Reputation: 41
In my rake task I have:
namespace :example do
desc "this does something"
task :something, [:arg1] => :environment do |t, args|
(some_irrelevant_code)
print 'YES/ NO : '
choice = STDIN.gets.chomp.upcase
case choice
when 'YES'
do_something
break
when 'NO'
break
end
end
end
In my spec I have:
require "spec_helper"
require "rake"
feature "Example" do
before do
load File.expand_path("../../../lib/tasks/example.rake", __FILE__)
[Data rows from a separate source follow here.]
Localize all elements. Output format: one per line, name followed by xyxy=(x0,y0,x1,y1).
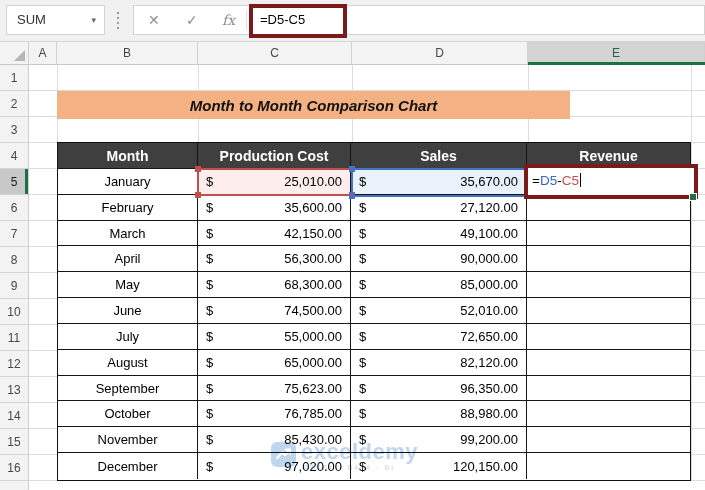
sales-cell[interactable]: $ 27,120.00 xyxy=(351,195,527,221)
month-cell[interactable]: February xyxy=(58,195,198,221)
revenue-cell[interactable] xyxy=(527,401,690,427)
cost-cell[interactable]: $ 75,623.00 xyxy=(198,376,351,402)
cancel-icon[interactable]: ✕ xyxy=(148,6,160,34)
cost-cell[interactable]: $ 85,430.00 xyxy=(198,427,351,453)
column-header-e[interactable]: E xyxy=(528,42,705,64)
formula-part: = xyxy=(532,173,540,188)
month-cell[interactable]: August xyxy=(58,350,198,376)
row-header-2[interactable]: 2 xyxy=(0,91,28,117)
sales-cell[interactable]: $ 99,200.00 xyxy=(351,427,527,453)
month-cell[interactable]: November xyxy=(58,427,198,453)
table-header-month[interactable]: Month xyxy=(58,143,198,169)
cell-formula-text: =D5-C5 xyxy=(528,168,694,193)
row-header-1[interactable]: 1 xyxy=(0,65,28,91)
insert-function-icon[interactable]: fx xyxy=(222,6,235,34)
toolbar-separator xyxy=(117,12,119,30)
revenue-cell[interactable] xyxy=(527,453,690,479)
table-header-sales[interactable]: Sales xyxy=(351,143,527,169)
table-row: October $ 76,785.00 $ 88,980.00 xyxy=(58,401,690,427)
sales-cell[interactable]: $ 88,980.00 xyxy=(351,401,527,427)
table-row: September $ 75,623.00 $ 96,350.00 xyxy=(58,376,690,402)
sales-cell[interactable]: $ 90,000.00 xyxy=(351,246,527,272)
currency-symbol: $ xyxy=(206,459,213,474)
row-header-9[interactable]: 9 xyxy=(0,273,28,299)
name-box[interactable]: SUM ▾ xyxy=(6,5,105,35)
row-header-6[interactable]: 6 xyxy=(0,195,28,221)
sales-cell[interactable]: $ 82,120.00 xyxy=(351,350,527,376)
formula-input-area[interactable]: ✕ ✓ fx xyxy=(133,5,705,35)
row-header-4[interactable]: 4 xyxy=(0,143,28,169)
cost-cell[interactable]: $ 65,000.00 xyxy=(198,350,351,376)
sales-cell[interactable]: $ 52,010.00 xyxy=(351,298,527,324)
cost-cell[interactable]: $ 25,010.00 xyxy=(198,169,351,195)
month-cell[interactable]: June xyxy=(58,298,198,324)
revenue-cell[interactable] xyxy=(527,272,690,298)
currency-symbol: $ xyxy=(359,459,366,474)
column-headers: ABCDE xyxy=(0,42,705,65)
name-box-dropdown-icon[interactable]: ▾ xyxy=(91,6,96,34)
sales-cell[interactable]: $ 49,100.00 xyxy=(351,221,527,247)
cost-cell[interactable]: $ 55,000.00 xyxy=(198,324,351,350)
cost-cell[interactable]: $ 97,020.00 xyxy=(198,453,351,479)
month-cell[interactable]: April xyxy=(58,246,198,272)
cost-cell[interactable]: $ 35,600.00 xyxy=(198,195,351,221)
worksheet-title[interactable]: Month to Month Comparison Chart xyxy=(57,91,570,119)
revenue-cell[interactable] xyxy=(527,246,690,272)
row-header-16[interactable]: 16 xyxy=(0,455,28,481)
cost-cell[interactable]: $ 42,150.00 xyxy=(198,221,351,247)
formula-bar: SUM ▾ ✕ ✓ fx =D5-C5 xyxy=(0,0,705,42)
cost-cell[interactable]: $ 74,500.00 xyxy=(198,298,351,324)
table-row: June $ 74,500.00 $ 52,010.00 xyxy=(58,298,690,324)
select-all-triangle-icon xyxy=(14,50,25,61)
cost-value: 75,623.00 xyxy=(284,381,342,396)
sales-value: 52,010.00 xyxy=(460,303,518,318)
revenue-cell[interactable] xyxy=(527,298,690,324)
column-header-a[interactable]: A xyxy=(29,42,57,64)
month-cell[interactable]: May xyxy=(58,272,198,298)
month-cell[interactable]: January xyxy=(58,169,198,195)
column-header-c[interactable]: C xyxy=(198,42,352,64)
active-cell-editor[interactable]: =D5-C5 xyxy=(524,164,698,199)
row-header-3[interactable]: 3 xyxy=(0,117,28,143)
row-header-12[interactable]: 12 xyxy=(0,351,28,377)
sales-value: 99,200.00 xyxy=(460,432,518,447)
sales-cell[interactable]: $ 72,650.00 xyxy=(351,324,527,350)
row-header-11[interactable]: 11 xyxy=(0,325,28,351)
cost-cell[interactable]: $ 76,785.00 xyxy=(198,401,351,427)
row-header-14[interactable]: 14 xyxy=(0,403,28,429)
sales-cell[interactable]: $ 96,350.00 xyxy=(351,376,527,402)
enter-icon[interactable]: ✓ xyxy=(186,6,198,34)
revenue-cell[interactable] xyxy=(527,427,690,453)
row-header-10[interactable]: 10 xyxy=(0,299,28,325)
row-header-7[interactable]: 7 xyxy=(0,221,28,247)
row-header-15[interactable]: 15 xyxy=(0,429,28,455)
cost-cell[interactable]: $ 68,300.00 xyxy=(198,272,351,298)
row-header-8[interactable]: 8 xyxy=(0,247,28,273)
sales-cell[interactable]: $ 85,000.00 xyxy=(351,272,527,298)
row-header-5[interactable]: 5 xyxy=(0,169,28,195)
month-cell[interactable]: March xyxy=(58,221,198,247)
formula-bar-text[interactable]: =D5-C5 xyxy=(253,8,343,32)
currency-symbol: $ xyxy=(359,174,366,189)
cost-cell[interactable]: $ 56,300.00 xyxy=(198,246,351,272)
excel-window: SUM ▾ ✕ ✓ fx =D5-C5 ABCDE 12345678910111… xyxy=(0,0,705,490)
select-all-corner[interactable] xyxy=(0,42,29,64)
sales-cell[interactable]: $ 35,670.00 xyxy=(351,169,527,195)
revenue-cell[interactable] xyxy=(527,324,690,350)
fill-handle[interactable] xyxy=(689,193,697,201)
currency-symbol: $ xyxy=(359,277,366,292)
revenue-cell[interactable] xyxy=(527,350,690,376)
currency-symbol: $ xyxy=(206,432,213,447)
month-cell[interactable]: September xyxy=(58,376,198,402)
row-header-13[interactable]: 13 xyxy=(0,377,28,403)
month-cell[interactable]: July xyxy=(58,324,198,350)
column-header-b[interactable]: B xyxy=(57,42,198,64)
revenue-cell[interactable] xyxy=(527,376,690,402)
sales-cell[interactable]: $ 120,150.00 xyxy=(351,453,527,479)
month-cell[interactable]: December xyxy=(58,453,198,479)
table-header-cost[interactable]: Production Cost xyxy=(198,143,351,169)
currency-symbol: $ xyxy=(359,303,366,318)
column-header-d[interactable]: D xyxy=(352,42,528,64)
revenue-cell[interactable] xyxy=(527,221,690,247)
month-cell[interactable]: October xyxy=(58,401,198,427)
Rake::Task.define_task(:environment)
end
scenario "something" do
Rake.application.invoke_task("example:something[rake_args_here]")
end
All is working fine, although I am having troubles finding a way to avoid having to type the user input in the console when running the test.
Basically I want the test to run and assume that the user is going to type "YES".
Please let me know if you have a solution for this or point me in the right direction.
Thanks in advance.
Upvotes: 0
Views: 441
Reputation: 1314
You should stub STDIN
object like this STDIN.stub(gets: 'test')
or
allow(STDIN).to receive(:gets).and_return('test')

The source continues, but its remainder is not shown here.